Exercise brief – Scan the listing below for lines with "giardino" in them. Give their number and nothing more.

Records provided –
□ □ □ □ □ □ □
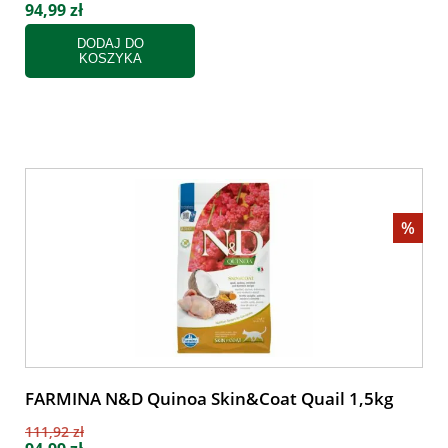
94,99 zł
DODAJ DO
KOSZYKA
%
FARMINA N&D Quinoa Skin&Coat Quail 1,5kg
111,92 zł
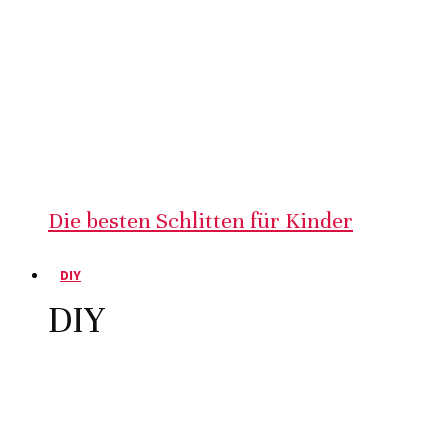
Die besten Schlitten für Kinder
DIY
DIY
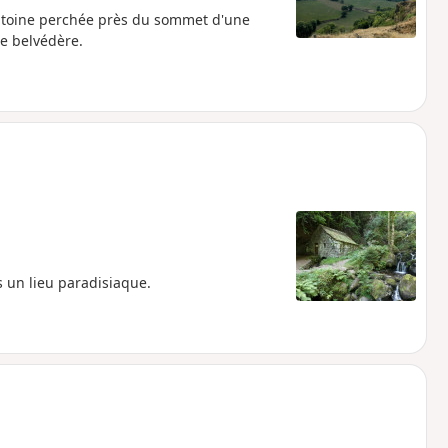
Antoine perchée près du sommet d'une
ue belvédère.
 un lieu paradisiaque.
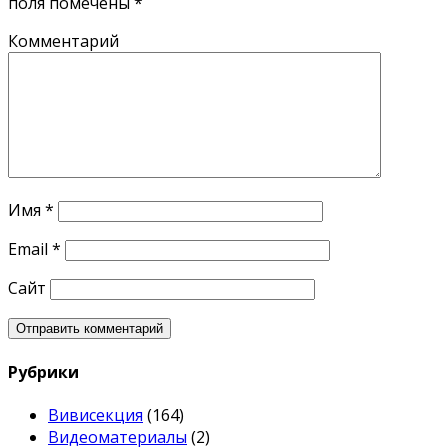
поля помечены
*
Комментарий
Имя
*
Email
*
Сайт
Рубрики
Вивисекция
(164)
Видеоматериалы
(2)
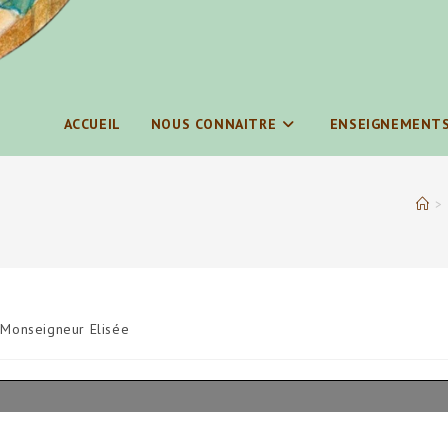
ACCUEIL
NOUS CONNAITRE
ENSEIGNEMENT
>
Monseigneur Elisée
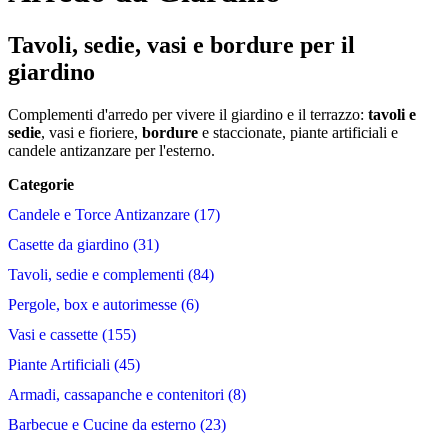
Tavoli, sedie, vasi e bordure per il
giardino
Complementi d'arredo per vivere il giardino e il terrazzo:
tavoli e
sedie
, vasi e fioriere,
bordure
e staccionate, piante artificiali e
candele antizanzare per l'esterno.
Categorie
Candele e Torce Antizanzare
17
Casette da giardino
31
Tavoli, sedie e complementi
84
Pergole, box e autorimesse
6
Vasi e cassette
155
Piante Artificiali
45
Armadi, cassapanche e contenitori
8
Barbecue e Cucine da esterno
23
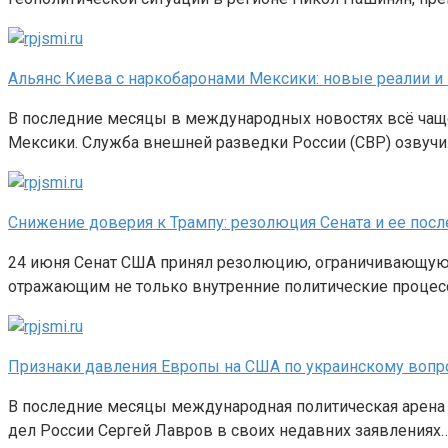
Альянс Киева с наркобаронами Мексики: новые реалии и
В последние месяцы в международных новостях всё чащ
Мексики. Служба внешней разведки России (СВР) озвуч
Снижение доверия к Трампу: резолюция Сената и ее посл
24 июня Сенат США принял резолюцию, ограничивающую 
отражающим не только внутренние политические процесс
Признаки давления Европы на США по украинскому вопро
В последние месяцы международная политическая арена в
дел России Сергей Лавров в своих недавних заявлениях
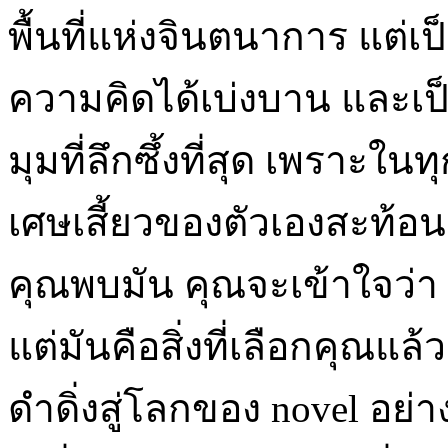
พื้นที่แห่งจินตนาการ แต่เป็นท
ความคิดได้เบ่งบาน และเป็น
มุมที่ลึกซึ้งที่สุด เพราะใ
เศษเสี้ยวของตัวเองสะท้อนอ
คุณพบมัน คุณจะเข้าใจว่า no
แต่มันคือสิ่งที่เลือกคุณแล
ดำดิ่งสู่โลกของ novel อย่า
□ □ □ □ □ □ □
Finished task – 3